Jean de Calais salua son père, sauta sur son cheval, et partit par la route de Bordeaux.

Trois jours après, il cheminait plus loin que Marmande. C’était au temps du mois mort[2], au temps de la grande froidure.

Tout en cheminant, Jean de Calais pensait :

— « Je ne suis pas loin du village où j’ai payé sept mille pistoles, pour faire enterrer le pauvre mort. Certes, j’ai souvent plus mal employé l’argent de mon père. »

Quand il traversa le village, tout le monde dormait. La lune montait dans le ciel, et les étoiles marquaient minuit.

En passant devant le cimetière, Jean de Calais tira sur la bride, et mit pied à terre.

— « Attends-moi là, mon bon cheval. Le temps de réciter un Pater pour le pauvre mort. »

Jean de Calais entra, sans peur ni crainte. Il s’agenouilla sur la fosse, et récita son Pater. Comme il se relevait, un grand Oiseau Blanc vint se poser tout en-haut de la grande croix du cimetière.

Le grand Oiseau Blanc se mit à parler.

— « Jean de Calais, je suis l’âme du pauvre mort. Jean de Calais, tu m’as fait service. Compte que je ne l’oublierai pas. »

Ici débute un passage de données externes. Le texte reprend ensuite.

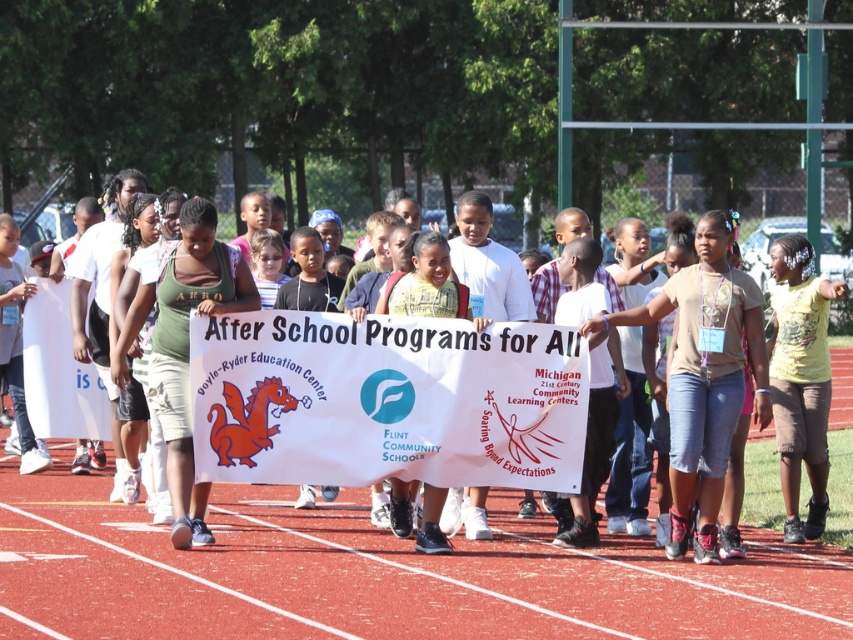 You are a photographer standing at the edge of the field. You need to capture a photo that includes both the red rubber track at center and the white paper sign at center. Based on their positions, which object should appear higher in the photo?

The white paper sign at center should appear higher in the photo because the red rubber track at center is located below it.

You are a photographer standing at the edge of the field. You need to position yourself so that both the red rubber track at center and the white paper sign at center are visible in your shot. Which object should you place closer to the left side of your camera frame?

The red rubber track at center is to the left of the white paper sign at center, so you should place the red rubber track at center closer to the left side of your camera frame. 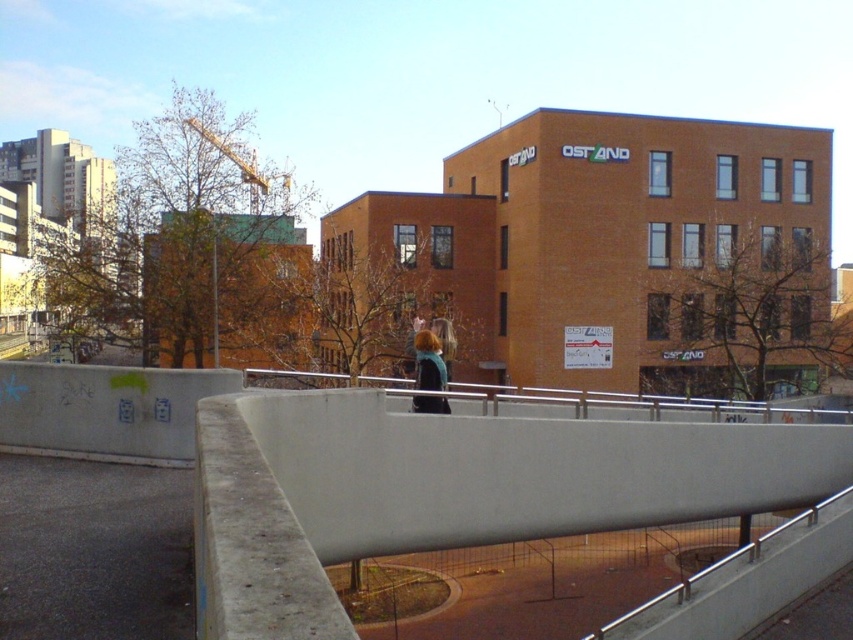 You are a pedestrian standing in front of the building. You see the concrete at center and the blue fabric jacket at center. Which object is closer to your right side?

The concrete at center is to the right of the blue fabric jacket at center, so the concrete at center is closer to your right side.

You are a delivery robot with a package that needs to be placed between the concrete at center and the blue fabric jacket at center. Can you fit the package, which is 1.5 meters long, in that space?

The space between the concrete at center and the blue fabric jacket at center is 1.35 meters, so the 1.5 meter long package cannot fit in that space.

Please provide the 2D coordinates of the concrete at center in the image. The coordinates should be in the format of a point with two decimal places, like point x, y.

The 2D coordinates of the concrete at center are point (253, 536). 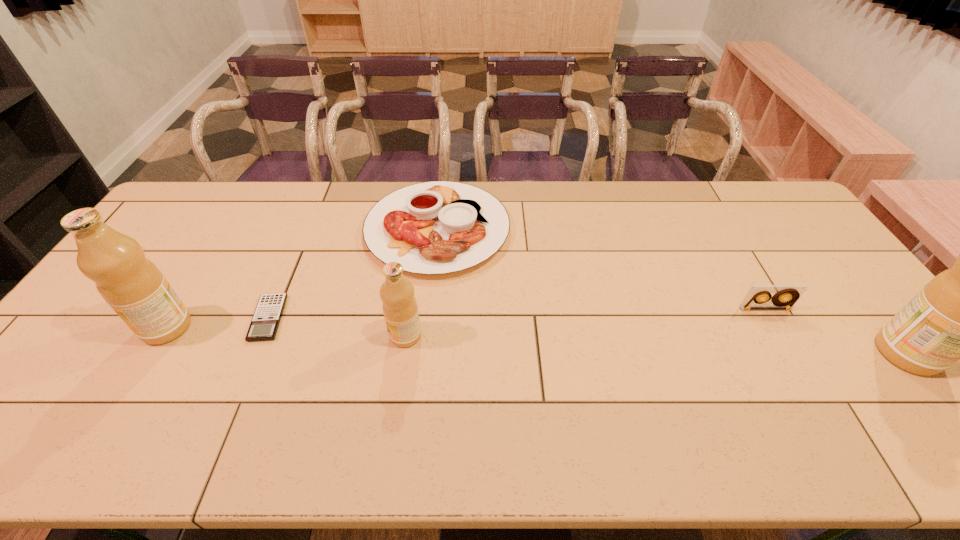 Where is `object at the right edge`? This screenshot has width=960, height=540. object at the right edge is located at coordinates (958, 315).

Identify the location of object positioned at the near right corner. The image size is (960, 540). (958, 315).

The image size is (960, 540). In the image, there is a desktop. Find the location of `vacant space at the far edge`. vacant space at the far edge is located at coordinates (534, 214).

Where is `vacant space at the near edge of the desktop`? vacant space at the near edge of the desktop is located at coordinates (356, 393).

In the image, there is a desktop. Identify the location of free space at the right edge. The height and width of the screenshot is (540, 960). (858, 308).

The width and height of the screenshot is (960, 540). Identify the location of vacant space at the far left corner of the desktop. (189, 204).

Identify the location of vacant space at the far right corner of the desktop. (777, 219).

Find the location of `free space between the platter and the shortest olive oil`. free space between the platter and the shortest olive oil is located at coordinates (421, 282).

Identify the location of free space between the calculator and the shortest olive oil. (337, 327).

What are the coordinates of `empty space that is in between the videotape and the second shortest object` in the screenshot? It's located at [601, 269].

Et le grand Oiseau Blanc s’envola je ne sais où.

Jean de Calais remonta sur sa bête, et repartit.

Trois heures après le lever du soleil, il descendait, mort de froid et de faim, sur le seuil d’une bonne auberge, en face de la rade de Bordeaux.

— « Hô ! Valets ! Ici, fainéants. Vite, ce cheval à l’écurie. Servantes, vite, un fagot dans la cheminée. Vite, un bon déjeuner sur table. »

Une fois repu et dégelé, Jean de Calais monta dans sa chambre, se mit au lit, et dormit comme une souche, jusqu’à l’heure du souper. Alors, il redescendit, frais et gaillard dans la salle commune. À côté de lui vint s’attabler un capitaine de navire.

— « Eh bonjour, Jean de Calais.

— Eh bonjour, capitaine.

— Jean de Calais, je suis bien heureux de te retrouver ici. Que de fois, tous deux, nous avons battu le pavé, ribotté, couru les gueuses.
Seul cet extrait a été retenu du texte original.